What’s the Difference between a Franchising and Licensing Model?

If you stumbled upon these two terms, chances are you’re an entrepreneur looking to make more money or someone who wants to get a head start in entrepreneurship. Business owners have been using licensing and franchising as expansion strategies for the last few decades. And, both can help you achieve your goals.

Franchising

A franchise is an asset of a brand. It falls under the federal securities law. A brand can use franchising when they want to expand, as a franchise is an extension of an existing business or brand.

When you buy a franchise, you pay fees to use the brand name and proprietary information, to participate in their standard operating system, and the right to operate a business. Many entrepreneurs find franchising appealing as franchised businesses offer a diversity of services and products. It’s an opportunity to expand and scale their business.

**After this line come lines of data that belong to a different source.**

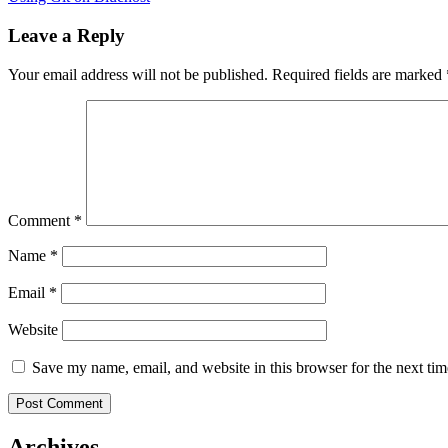
Leave a Reply
Your email address will not be published.
Required fields are marked
Comment
*
Name
*
Email
*
Website
Save my name, email, and website in this browser for the next ti
Archives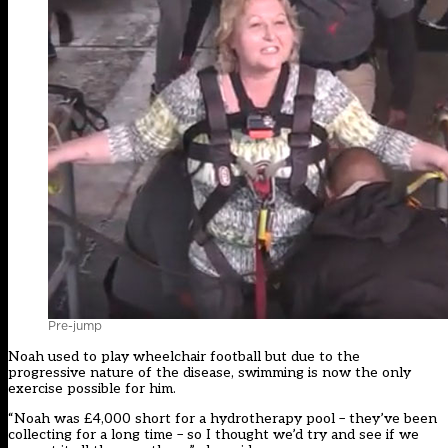
Pre-jump
Noah used to play wheelchair football but due to the
progressive nature of the disease, swimming is now the only
exercise possible for him.
“Noah was £4,000 short for a hydrotherapy pool – they’ve been
collecting for a long time – so I thought we’d try and see if we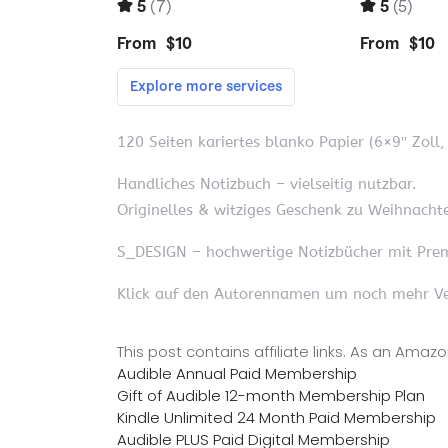
120 Seiten kariertes blanko Papier (6×9″ Zoll
Handliches Notizbuch – vielseitig nutzbar.
Originelles & witziges Geschenk zu Weihnachte
S_DESIGN – hochwertige Notizbücher mit Pre
Klick auf den Autorennamen um noch mehr Ve
This post contains affiliate links. As an Ama
Audible Annual Paid Membership
Gift of Audible 12-month Membership Plan
Kindle Unlimited 24 Month Paid Membership
Audible PLUS Paid Digital Membership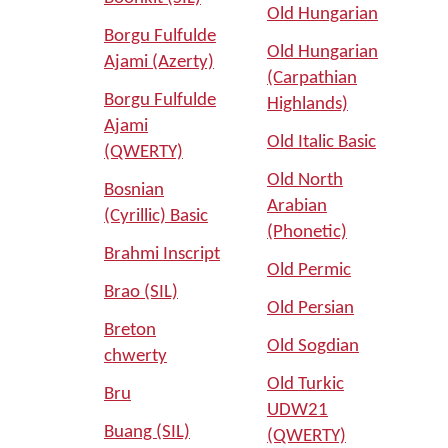
Old Hungarian
Borgu Fulfulde
Old Hungarian
Ajami (Azerty)
(Carpathian
Borgu Fulfulde
Highlands)
Ajami
Old Italic Basic
(QWERTY)
Old North
Bosnian
Arabian
(Cyrillic) Basic
(Phonetic)
Brahmi Inscript
Old Permic
Brao (SIL)
Old Persian
Breton
Old Sogdian
chwerty
Old Turkic
Bru
UDW21
Buang (SIL)
(QWERTY)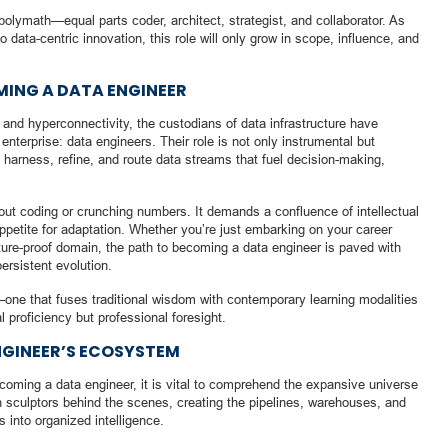
polymath—equal parts coder, architect, strategist, and collaborator. As
to data-centric innovation, this role will only grow in scope, influence, and
MING A DATA ENGINEER
and hyperconnectivity, the custodians of data infrastructure have
nterprise: data engineers. Their role is not only instrumental but
 harness, refine, and route data streams that fuel decision-making,
ut coding or crunching numbers. It demands a confluence of intellectual
s appetite for adaptation. Whether you’re just embarking on your career
future-proof domain, the path to becoming a data engineer is paved with
ersistent evolution.
—one that fuses traditional wisdom with contemporary learning modalities
l proficiency but professional foresight.
GINEER’S ECOSYSTEM
ecoming a data engineer, it is vital to comprehend the expansive universe
n sculptors behind the scenes, creating the pipelines, warehouses, and
 into organized intelligence.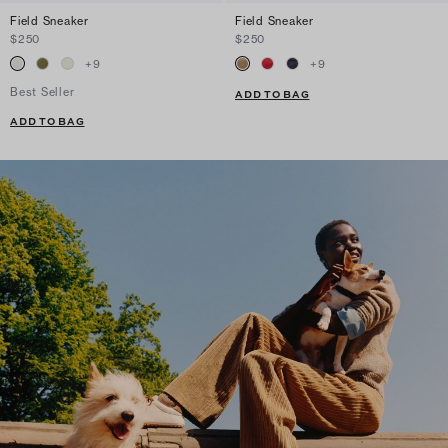
Field Sneaker
Field Sneaker
$250
$250
+
9
+
9
Best Seller
ADD TO BAG
ADD TO BAG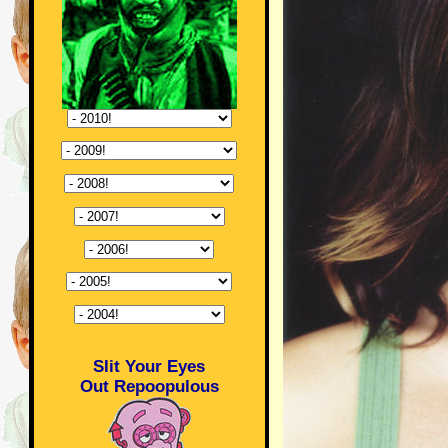
Slit Your Eyes
Out Repoopulous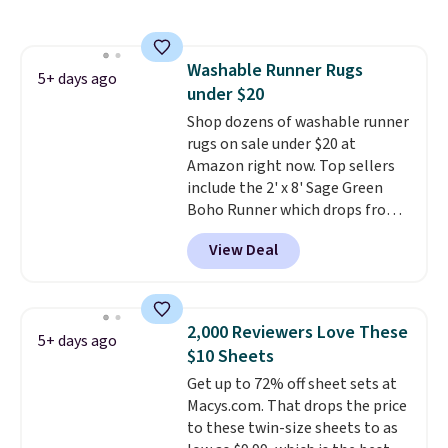
body wash, razor, toothbrush,
and other toiletries in one trip.
The quick-drying mesh helps
Washable Runner Rugs
prevent moisture buildup, while
5+ days ago
under $20
multiple pockets keep
everything organized and easy
Shop dozens of washable runner
to find. Even if you're not headed
rugs on sale under $20 at
to a dorm, t
Amazon right now. Top sellers
hey're just as handy
for gym showers, camping, RV
include the 2' x 8' Sage Green
trips, or keeping bathroom
Boho Runner which drops from
essentials together at home.
$29.99 to $19.99, and the Garvee
View Deal
Shipping is free at $35 or with
Home Forest Green Farmhouse
Prime.
Runner Rug for only $13.64.
Shipping is free with Prime or
when you spend $35. Otherwise,
2,000 Reviewers Love These
5+ days ago
it adds $6.99.
$10 Sheets
Get up to 72% off sheet sets at
Macys.com. That drops the price
to these twin-size sheets to as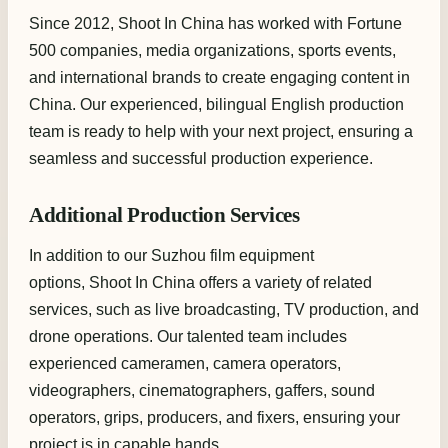
Since 2012, Shoot In China has worked with Fortune
500 companies, media organizations, sports events,
and international brands to create engaging content in
China. Our experienced, bilingual English production
team is ready to help with your next project, ensuring a
seamless and successful production experience.
Additional Production Services
In addition to our Suzhou film equipment
options, Shoot In China offers a variety of related
services, such as live broadcasting, TV production, and
drone operations. Our talented team includes
experienced cameramen, camera operators,
videographers, cinematographers, gaffers, sound
operators, grips, producers, and fixers, ensuring your
project is in capable hands.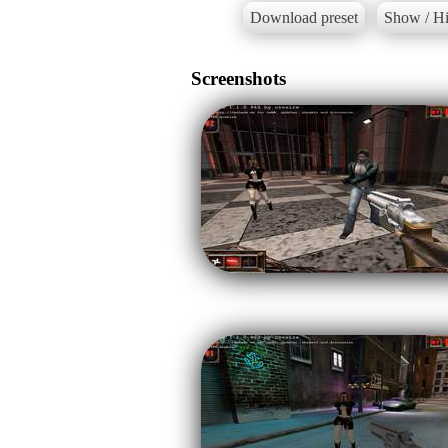
Download preset
Show / Hi
Screenshots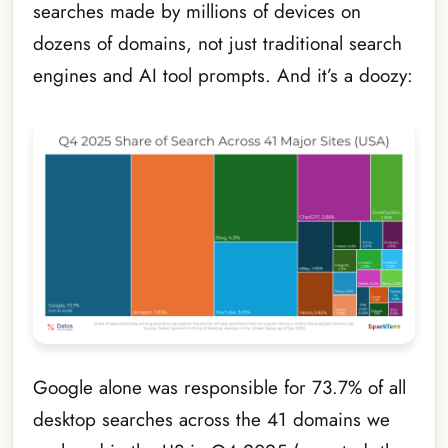
searches made by millions of devices on
dozens of domains, not just traditional search
engines and AI tool prompts. And it’s a doozy:
Google alone was responsible for 73.7% of all
desktop searches across the 41 domains we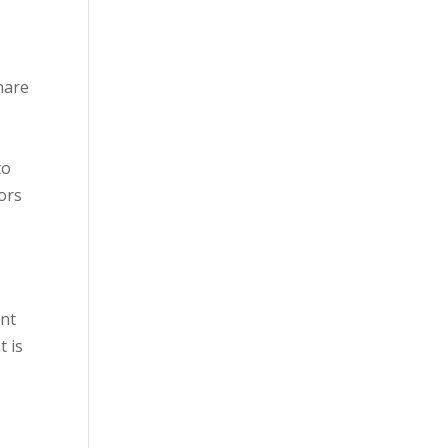
hare
to
ors
ent
t is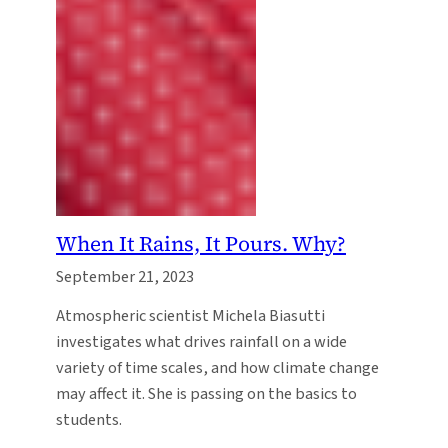
When It Rains, It Pours. Why?
September 21, 2023
Atmospheric scientist Michela Biasutti
investigates what drives rainfall on a wide
variety of time scales, and how climate change
may affect it. She is passing on the basics to
students.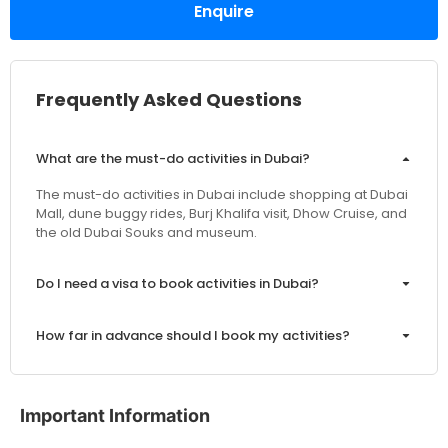
Enquire
Frequently Asked Questions
What are the must-do activities in Dubai?
The must-do activities in Dubai include shopping at Dubai
Mall, dune buggy rides, Burj Khalifa visit, Dhow Cruise, and
the old Dubai Souks and museum.
Do I need a visa to book activities in Dubai?
How far in advance should I book my activities?
Are the prices inclusive of VAT and service charges?
Important Information
Can I customize my Dubai activity packages?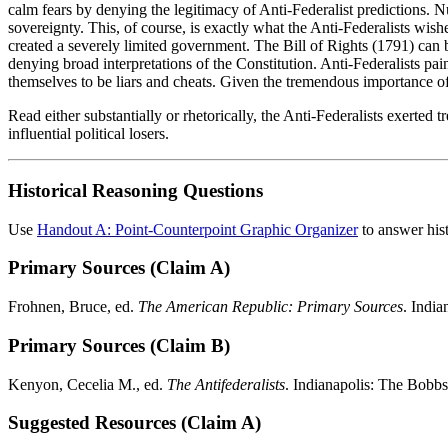
calm fears by denying the legitimacy of Anti-Federalist predictions. Nu
sovereignty. This, of course, is exactly what the Anti-Federalists wishe
created a severely limited government. The Bill of Rights (1791) can 
denying broad interpretations of the Constitution. Anti-Federalists pai
themselves to be liars and cheats. Given the tremendous importance of h
Read either substantially or rhetorically, the Anti-Federalists exerted
influential political losers.
Historical Reasoning Questions
Use
Handout A: Point-Counterpoint Graphic Organizer
to answer hist
Primary Sources (Claim A)
Frohnen, Bruce, ed.
The American Republic: Primary Sources
. India
Primary Sources (Claim B)
Kenyon, Cecelia M., ed.
The Antifederalists
. Indianapolis: The Bobb
Suggested Resources (Claim A)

Some of the most famous brands in the world are franchises, including 7-11, McDonald’s, and Subway. McDonald’s is a great example as they have more than 30,000 restaurants in more than 100 countries—and they started with one.

Businesses that franchise their brand get to keep a huge amount of power. As a franchisor, you decide in which location each franchisee can operate. The franchisor also supplies the business model.

Licensing

A licensor sells the licensees the right to use their trademarks, products, and other intellectual property in exchange for royalties. In most cases, it’s a percentage of the sales the licensee makes. As a licensor, you still retain your intellectual property and ownership of goods.

Calvin Klein is a notable licensor. When you buy a pair of Calvin Klein underwear, chances are it wasn’t actually made by Calvin Klein. The only clothes that Calvin Klein makes are some of their women’s clothing lines.

Calvin Klein jeans, perfumes, and other garments come from a licensing agreement. Businesses license the Calvin Klein logo and name as it helps them sell their own products.

Disney is also a famous business in the licensing world. Their Consumer Product Branch license characters and images to a wide variety of businesses.

Every famous Disney princess is licensed. As a result, you can see them on kid’s pajamas, T-shirts, personal care products, furnishings, and even wedding dresses.

Warner Bros, Disney’s main competitor, also profits from the licensing model. They are licensing their theme park rights to Universal Studios.

Franchising: Pros and Cons

If a business purchases a franchise, they become a part of a brand that has loyal followers. If you are a franchisee, you still remain self-employed.

Becoming a franchisee typically costs less than starting your own business from scratch. If you are a franchisor, you can expand your business without investing too much of your own funds and even gain a monopoly within a certain area.

As a franchisee, you don’t have to imagine what your business will look like if it succeeds—you can literally see it in other franchisees. In your relationships with suppliers and vendors, you can leverage the economies of scale.

But, since the franchisor calls most of the shots, franchisees don’t have full control of their business. For some, that can be a perk as it relieves them of certain responsibilities they would have to carry if they were completely on their own. Since the franchisor collects fees from franchisees, some franchisees are not able to earn as much as they could if they had their own business.

Licensing: Pros and Cons

Licensing is a great passive revenue opportunity for licensors. The licensor gets a cut from the licensee’s profit without having to do any work. Similarly to franchising, licensing allows licensees to harness the power of the licensor’s brand to sell their product.

For instance, even though Calvin Klein’s licensees pay royalties to Calvin Klein, they still make much more money than they would by selling no-name products. Even though they are not obliged to, many licensors give guidance and help to their licensees. For instance, the fire ductwork system Thor offers licensees training and support.

Small businesses often do not have the funds to research and develop new or better products. Through licensing, they can gain access to advanced technology that would be difficult or even impossible to get otherwise.

One of the disadvantages of licensing is that both the licensee and licensors can run into problems if regulators consider their agreement to be collusive or anti-competitive in nature. An intellectual property license can also add a layer of expense to the product. Since the licensor has no control of the licensees’ businesses, a licensee may ‘damage’ the licensor’s brand and thus jeopardize other licensees as well.

Conclusion

As you are waging the pros and cons of franchising or licensing, consider the resources you have available, as well as your goals. Both of these models allow you to make more money, but both of them will also take something from your business—no matter which side of the agreement you are on. What are you willing to exchange for success?